The answer must be a single number, namely how many lines in the entries below contain the string "mehr".
::::::::
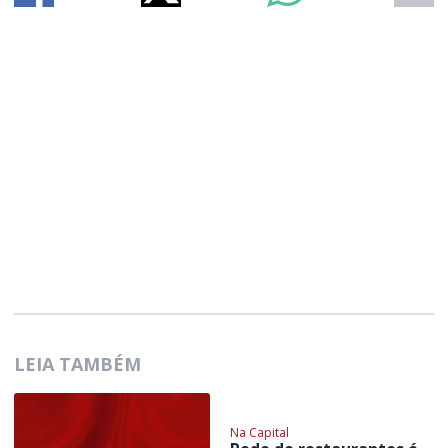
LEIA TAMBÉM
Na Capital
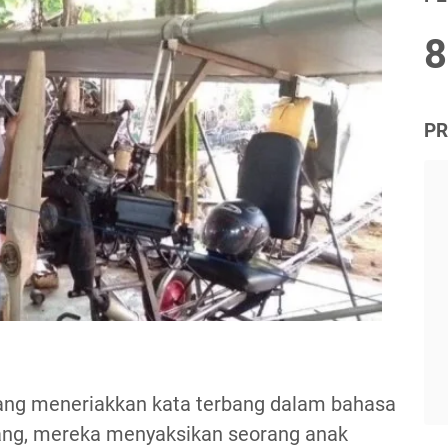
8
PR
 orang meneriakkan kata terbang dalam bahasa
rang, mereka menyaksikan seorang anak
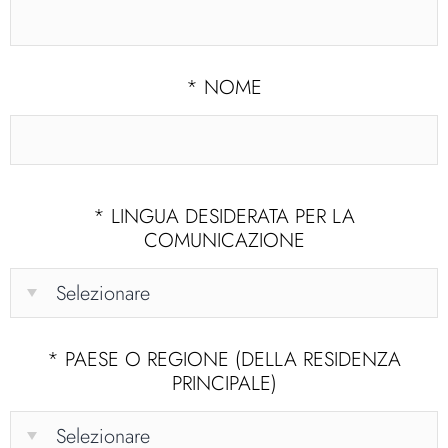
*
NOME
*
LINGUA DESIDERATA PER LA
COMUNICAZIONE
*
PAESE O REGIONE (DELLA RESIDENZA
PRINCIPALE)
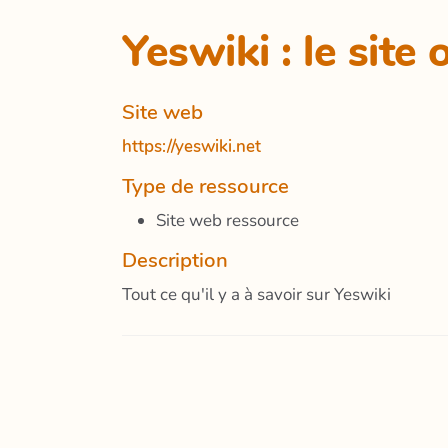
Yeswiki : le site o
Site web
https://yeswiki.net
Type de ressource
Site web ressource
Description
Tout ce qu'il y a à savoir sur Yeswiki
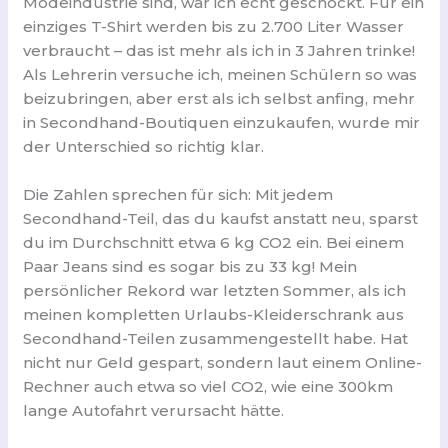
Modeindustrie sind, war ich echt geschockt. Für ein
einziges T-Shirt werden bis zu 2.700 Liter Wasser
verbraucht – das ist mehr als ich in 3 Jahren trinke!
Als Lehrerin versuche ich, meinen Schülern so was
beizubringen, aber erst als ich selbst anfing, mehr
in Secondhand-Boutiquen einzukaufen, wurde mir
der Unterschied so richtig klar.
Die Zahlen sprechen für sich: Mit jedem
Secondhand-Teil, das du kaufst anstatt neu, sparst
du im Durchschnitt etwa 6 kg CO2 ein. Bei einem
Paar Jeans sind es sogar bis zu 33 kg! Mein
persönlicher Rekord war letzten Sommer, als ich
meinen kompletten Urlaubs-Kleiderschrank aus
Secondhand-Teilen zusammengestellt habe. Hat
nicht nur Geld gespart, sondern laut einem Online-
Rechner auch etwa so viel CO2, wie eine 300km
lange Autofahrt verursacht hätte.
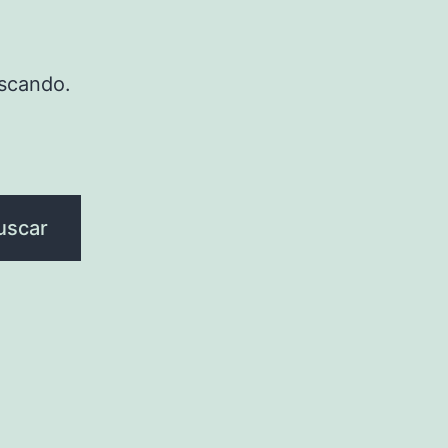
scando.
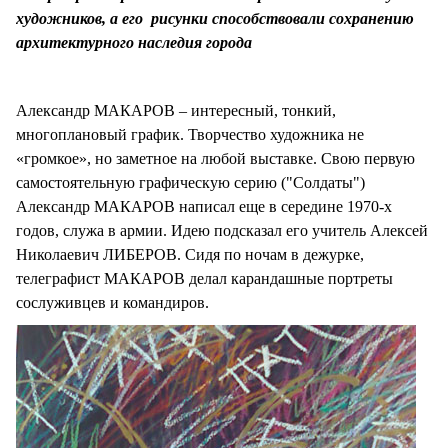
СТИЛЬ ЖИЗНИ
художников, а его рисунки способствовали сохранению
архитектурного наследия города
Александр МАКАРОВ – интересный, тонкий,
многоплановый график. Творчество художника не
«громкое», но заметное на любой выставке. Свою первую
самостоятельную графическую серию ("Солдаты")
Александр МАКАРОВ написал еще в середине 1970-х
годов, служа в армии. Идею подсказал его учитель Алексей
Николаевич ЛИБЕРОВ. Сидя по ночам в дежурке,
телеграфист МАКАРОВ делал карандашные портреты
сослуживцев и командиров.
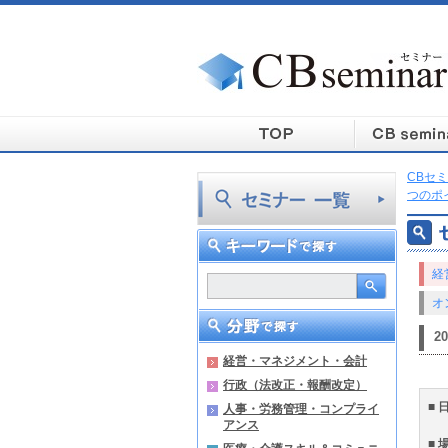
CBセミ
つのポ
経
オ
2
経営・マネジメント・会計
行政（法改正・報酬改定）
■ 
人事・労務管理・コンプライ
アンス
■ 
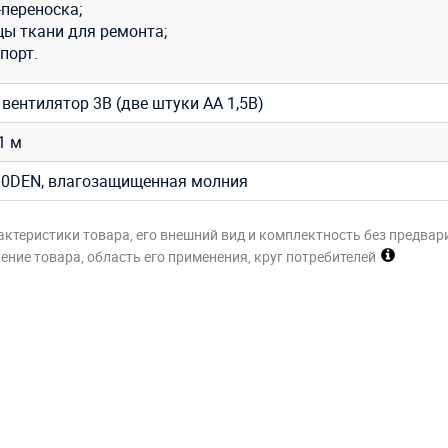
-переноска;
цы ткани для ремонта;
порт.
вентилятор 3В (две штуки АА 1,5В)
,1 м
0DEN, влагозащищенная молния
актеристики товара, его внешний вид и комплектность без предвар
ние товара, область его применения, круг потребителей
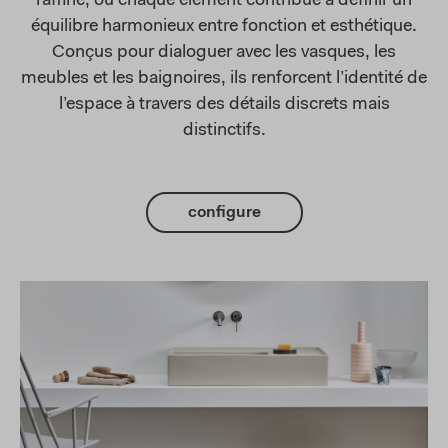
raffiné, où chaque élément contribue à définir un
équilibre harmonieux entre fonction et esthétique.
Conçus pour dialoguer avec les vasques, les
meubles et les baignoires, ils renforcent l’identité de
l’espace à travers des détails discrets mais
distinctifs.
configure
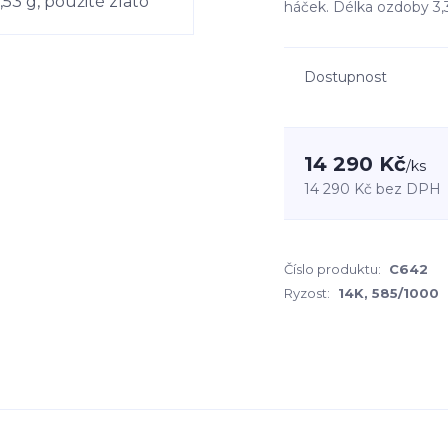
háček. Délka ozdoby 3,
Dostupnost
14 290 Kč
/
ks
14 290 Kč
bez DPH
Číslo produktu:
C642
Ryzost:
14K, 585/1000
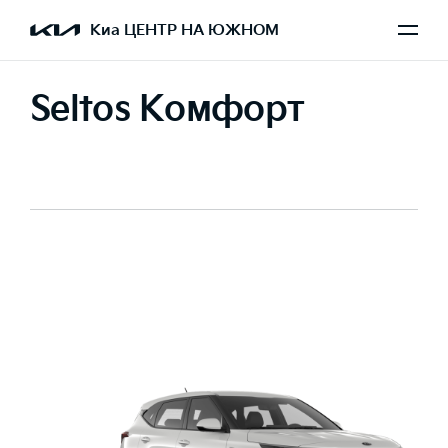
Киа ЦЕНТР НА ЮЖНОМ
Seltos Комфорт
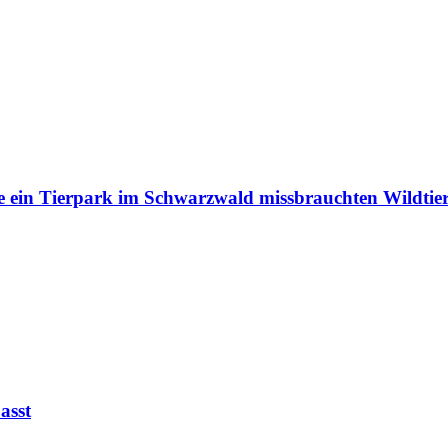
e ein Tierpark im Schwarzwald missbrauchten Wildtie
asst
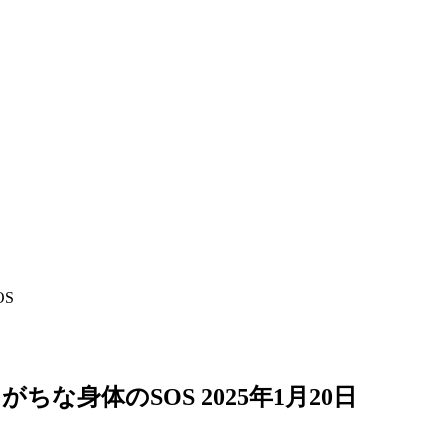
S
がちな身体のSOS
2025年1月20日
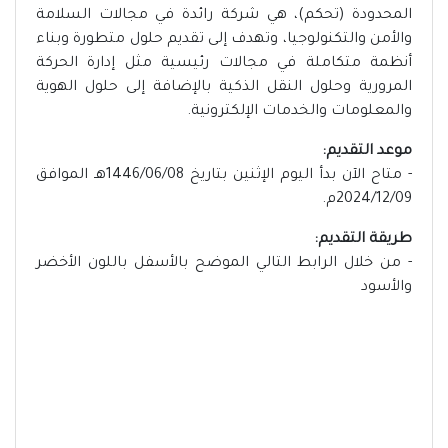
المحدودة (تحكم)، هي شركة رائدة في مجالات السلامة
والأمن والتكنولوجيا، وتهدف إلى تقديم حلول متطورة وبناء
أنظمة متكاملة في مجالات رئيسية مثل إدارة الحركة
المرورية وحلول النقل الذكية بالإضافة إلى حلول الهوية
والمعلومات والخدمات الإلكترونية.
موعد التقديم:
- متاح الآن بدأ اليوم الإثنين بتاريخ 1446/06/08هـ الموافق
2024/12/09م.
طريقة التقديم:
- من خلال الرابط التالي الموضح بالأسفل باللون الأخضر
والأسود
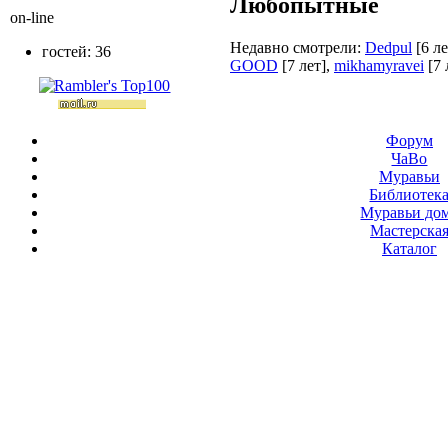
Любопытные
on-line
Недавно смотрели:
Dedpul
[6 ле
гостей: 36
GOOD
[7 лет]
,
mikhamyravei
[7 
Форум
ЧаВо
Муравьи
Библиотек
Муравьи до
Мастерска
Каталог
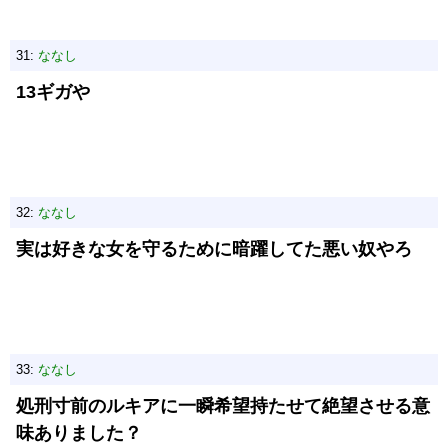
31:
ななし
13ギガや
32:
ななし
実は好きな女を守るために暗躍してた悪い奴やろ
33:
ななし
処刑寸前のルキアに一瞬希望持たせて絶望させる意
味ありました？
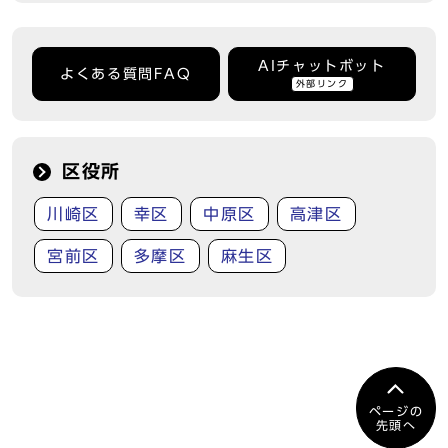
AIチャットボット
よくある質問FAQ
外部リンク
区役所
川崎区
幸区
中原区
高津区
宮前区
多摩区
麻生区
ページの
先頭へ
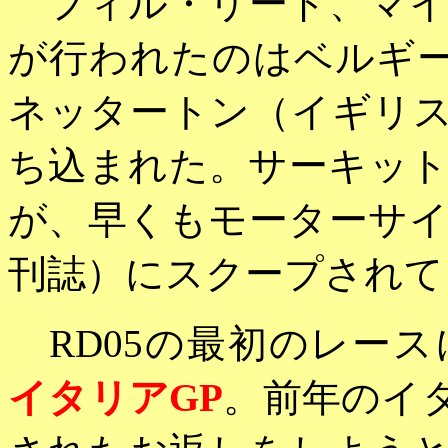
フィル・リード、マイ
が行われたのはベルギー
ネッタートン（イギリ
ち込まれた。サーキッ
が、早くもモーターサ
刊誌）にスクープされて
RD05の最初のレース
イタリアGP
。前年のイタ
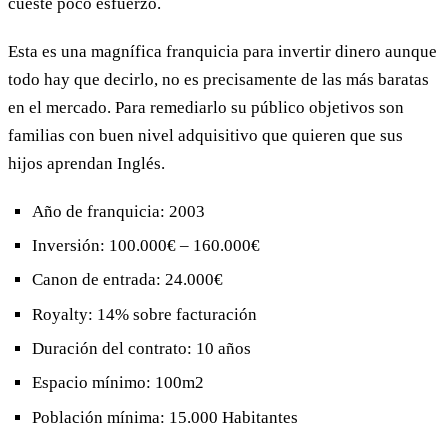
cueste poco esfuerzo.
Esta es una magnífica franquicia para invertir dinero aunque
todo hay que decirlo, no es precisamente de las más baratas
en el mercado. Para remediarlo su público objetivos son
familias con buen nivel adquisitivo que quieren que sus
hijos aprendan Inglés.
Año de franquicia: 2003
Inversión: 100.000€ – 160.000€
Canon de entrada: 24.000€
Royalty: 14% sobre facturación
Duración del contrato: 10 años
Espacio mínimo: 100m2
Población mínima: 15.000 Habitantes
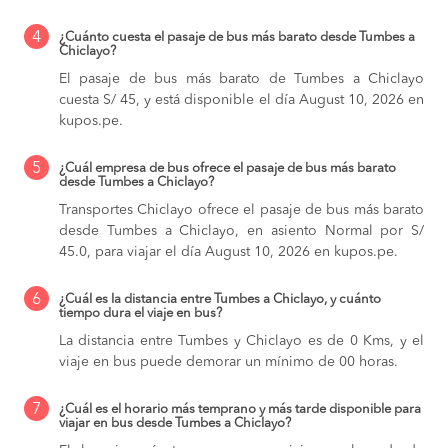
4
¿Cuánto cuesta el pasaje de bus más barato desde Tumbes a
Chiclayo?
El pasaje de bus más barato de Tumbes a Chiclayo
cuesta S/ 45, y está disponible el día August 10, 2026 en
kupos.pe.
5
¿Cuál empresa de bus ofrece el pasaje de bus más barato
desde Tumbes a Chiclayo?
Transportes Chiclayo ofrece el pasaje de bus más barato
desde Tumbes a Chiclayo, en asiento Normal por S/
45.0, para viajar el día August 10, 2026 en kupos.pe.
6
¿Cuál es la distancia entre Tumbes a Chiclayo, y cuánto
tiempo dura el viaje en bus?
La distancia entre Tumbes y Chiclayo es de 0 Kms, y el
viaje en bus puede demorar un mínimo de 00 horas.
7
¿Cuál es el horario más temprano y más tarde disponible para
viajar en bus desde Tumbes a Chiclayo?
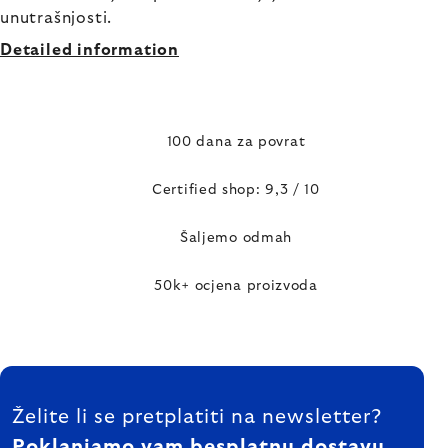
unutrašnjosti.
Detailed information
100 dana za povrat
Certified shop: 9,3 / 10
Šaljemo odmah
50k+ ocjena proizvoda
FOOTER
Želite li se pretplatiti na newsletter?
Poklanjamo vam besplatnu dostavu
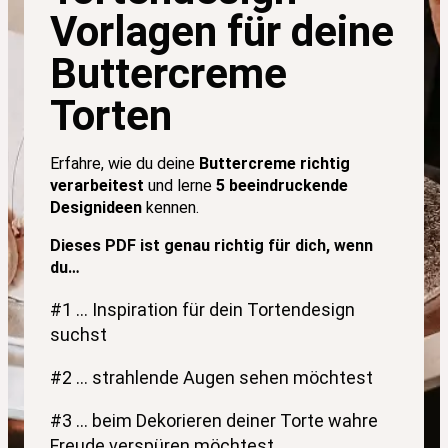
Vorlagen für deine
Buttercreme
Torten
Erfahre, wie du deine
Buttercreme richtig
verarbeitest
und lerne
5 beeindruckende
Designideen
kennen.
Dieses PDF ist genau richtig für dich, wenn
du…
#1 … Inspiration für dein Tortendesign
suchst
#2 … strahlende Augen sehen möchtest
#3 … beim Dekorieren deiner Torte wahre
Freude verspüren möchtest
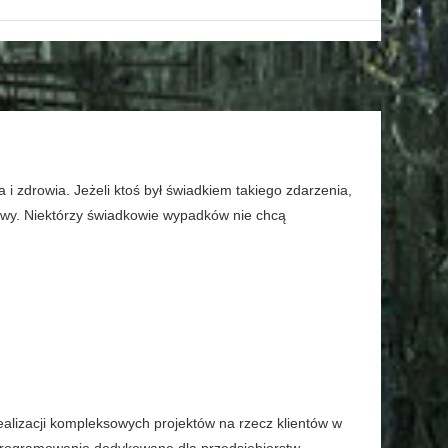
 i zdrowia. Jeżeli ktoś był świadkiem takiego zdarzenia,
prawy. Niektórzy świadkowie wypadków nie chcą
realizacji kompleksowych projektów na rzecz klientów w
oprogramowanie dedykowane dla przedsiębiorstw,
::::::::
Output for this exercise:
2